▶ Material to process:
====

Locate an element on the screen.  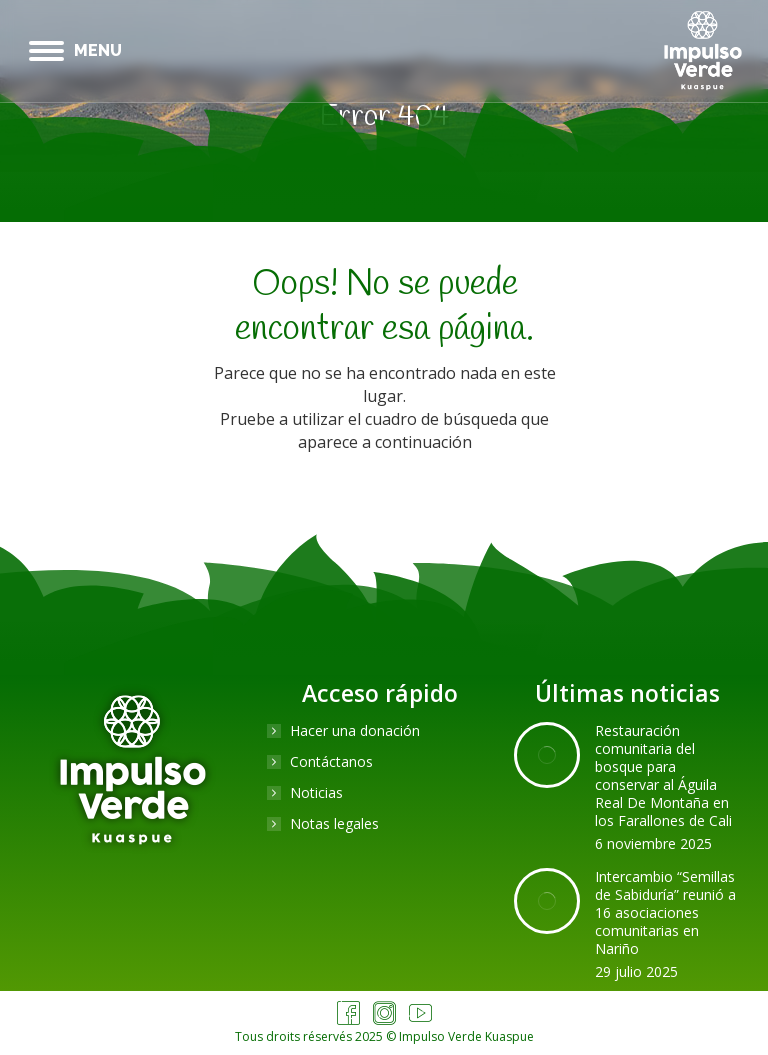
[Mobile menu icon] is located at coordinates (75, 51).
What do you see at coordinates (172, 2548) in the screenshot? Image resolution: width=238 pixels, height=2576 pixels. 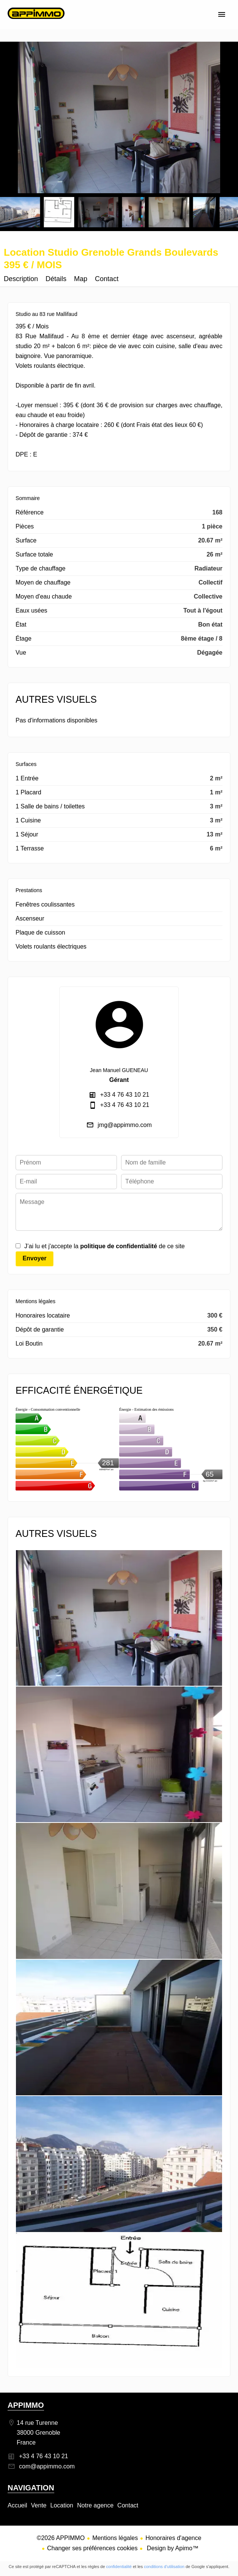 I see `Design by` at bounding box center [172, 2548].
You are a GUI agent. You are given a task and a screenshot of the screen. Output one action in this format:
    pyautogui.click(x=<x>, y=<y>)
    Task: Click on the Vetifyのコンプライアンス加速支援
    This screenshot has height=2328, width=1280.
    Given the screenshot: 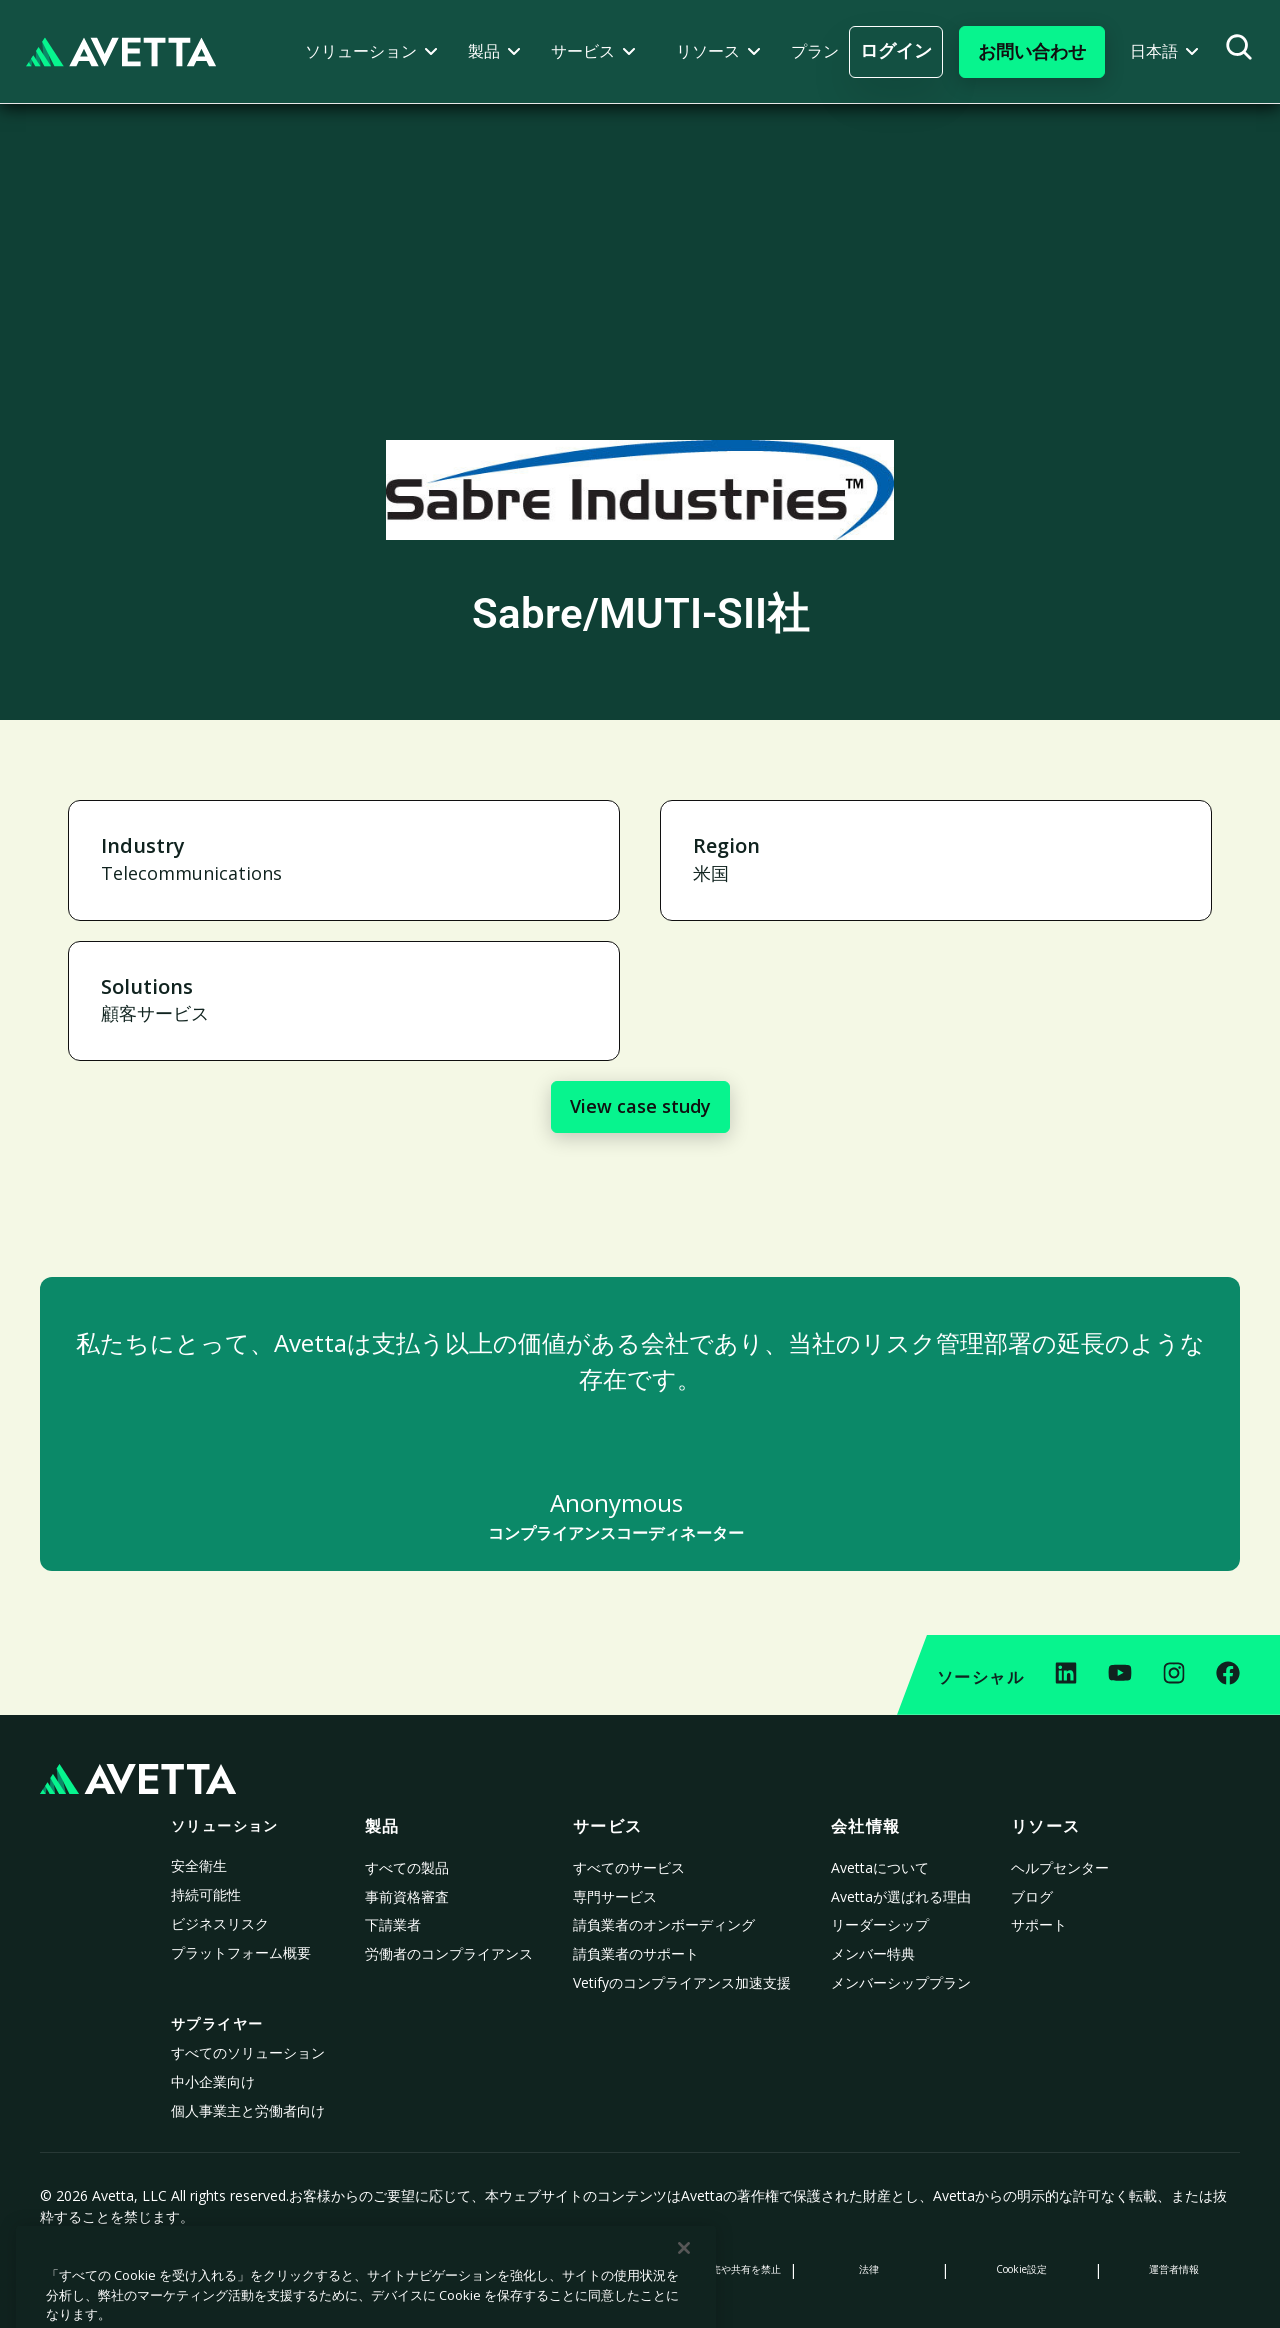 What is the action you would take?
    pyautogui.click(x=682, y=1982)
    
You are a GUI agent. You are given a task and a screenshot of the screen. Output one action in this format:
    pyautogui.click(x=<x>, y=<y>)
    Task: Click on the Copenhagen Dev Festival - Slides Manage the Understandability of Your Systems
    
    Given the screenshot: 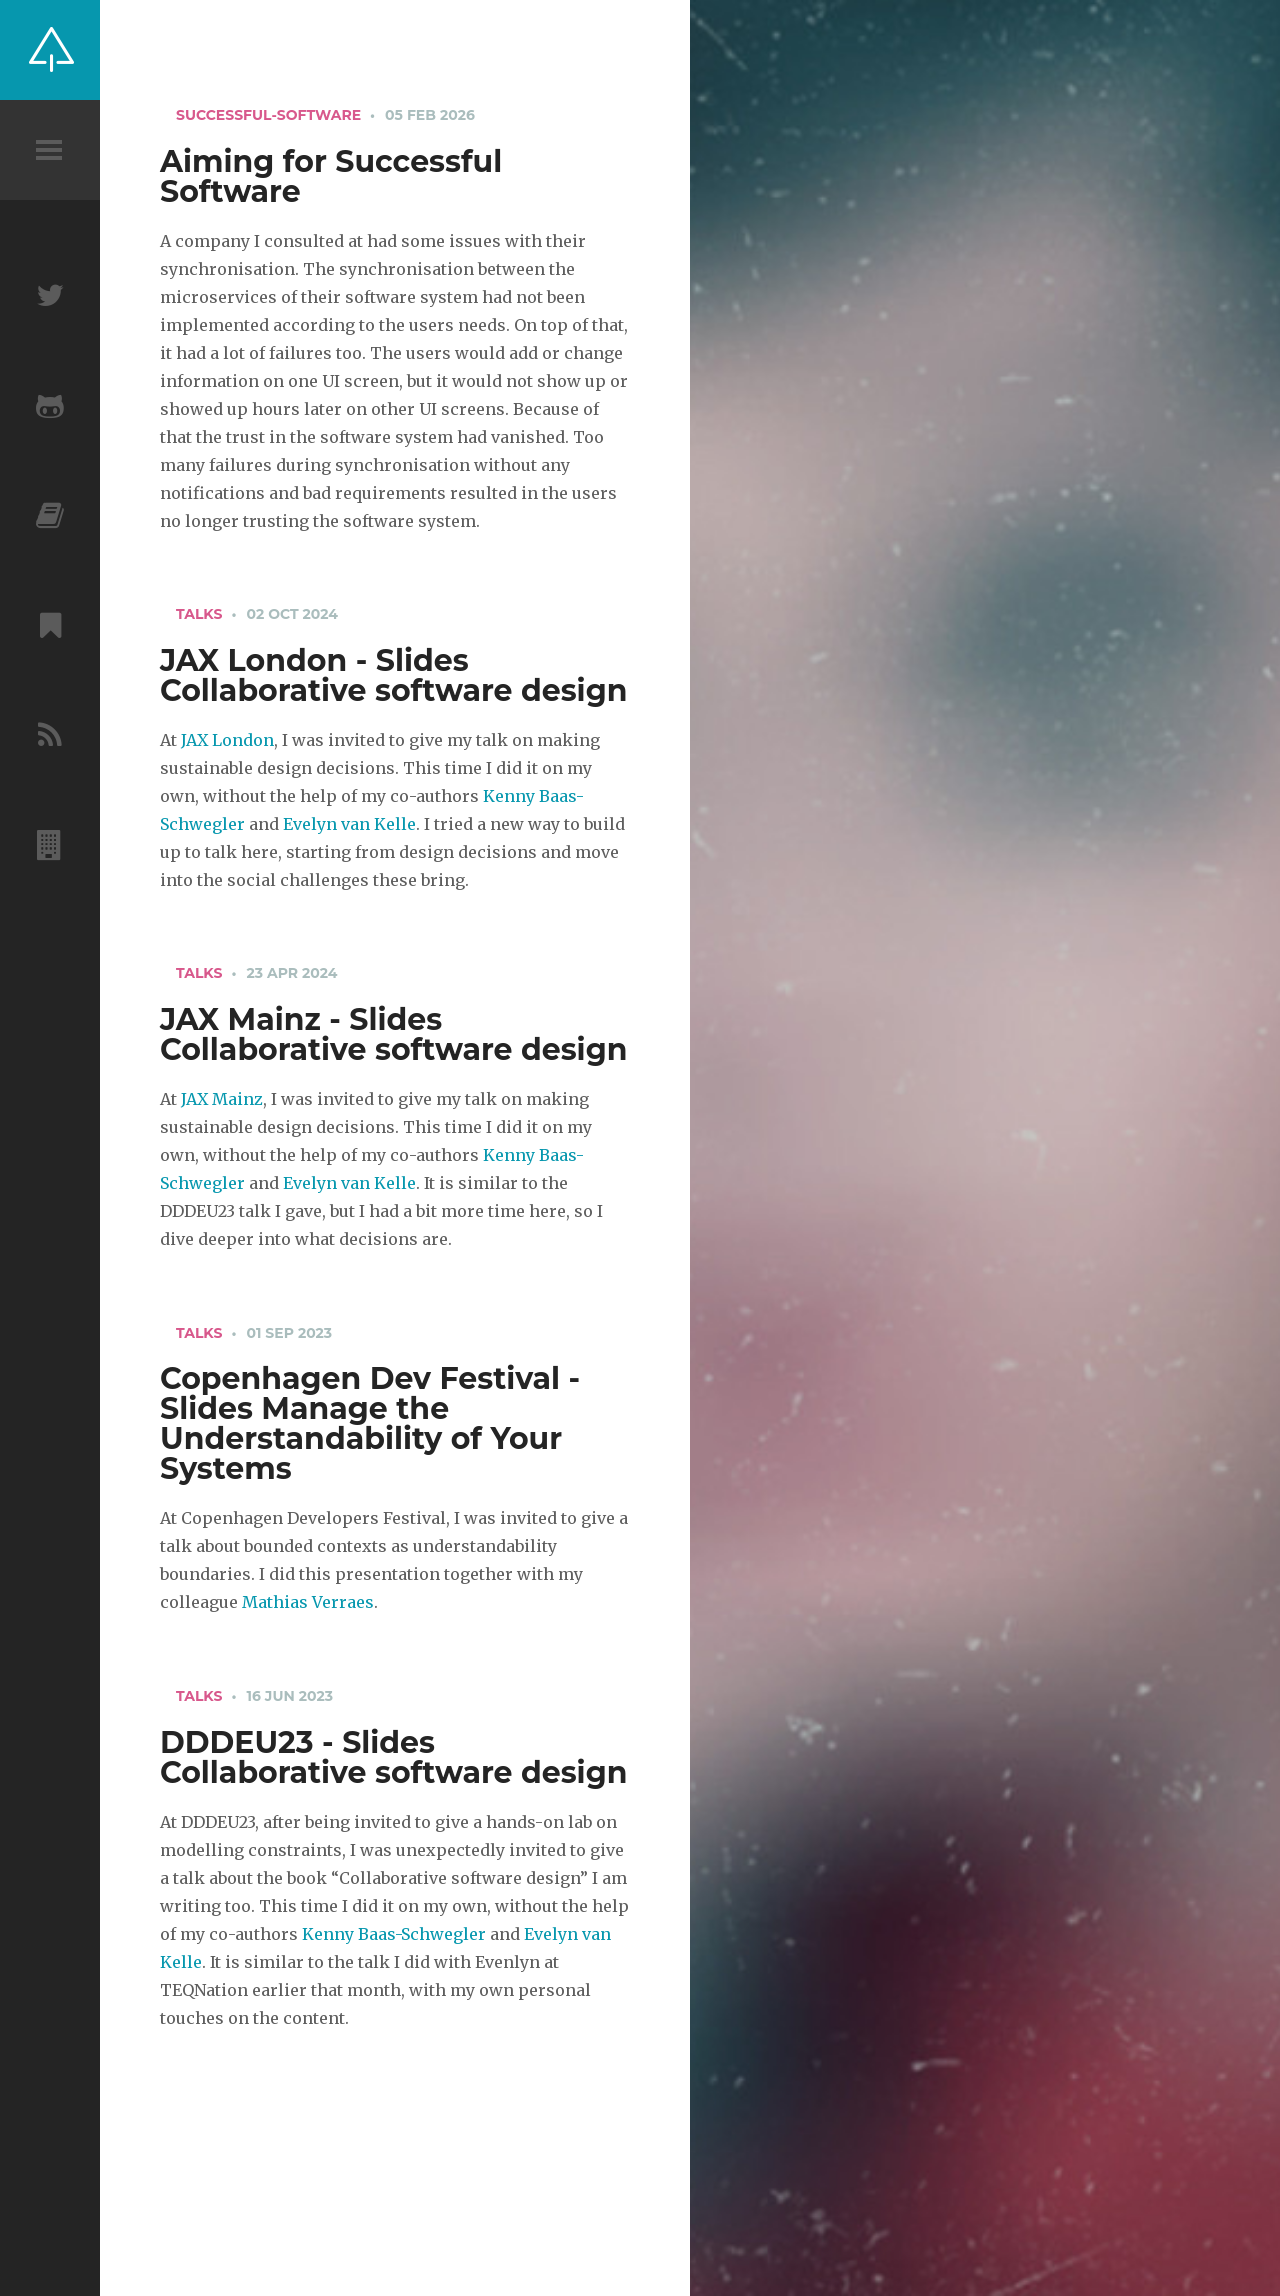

====

▶ What you should do:
Please copy the lines above, starting at the one that holds "Task: Click on the Copenhagen" and stopping after the last line, exactly as they appear and minus the pictures.

▶ Written answer:
    Task: Click on the Copenhagen Dev Festival - Slides Manage the Understandability of Your Systems
    
    Given the screenshot: 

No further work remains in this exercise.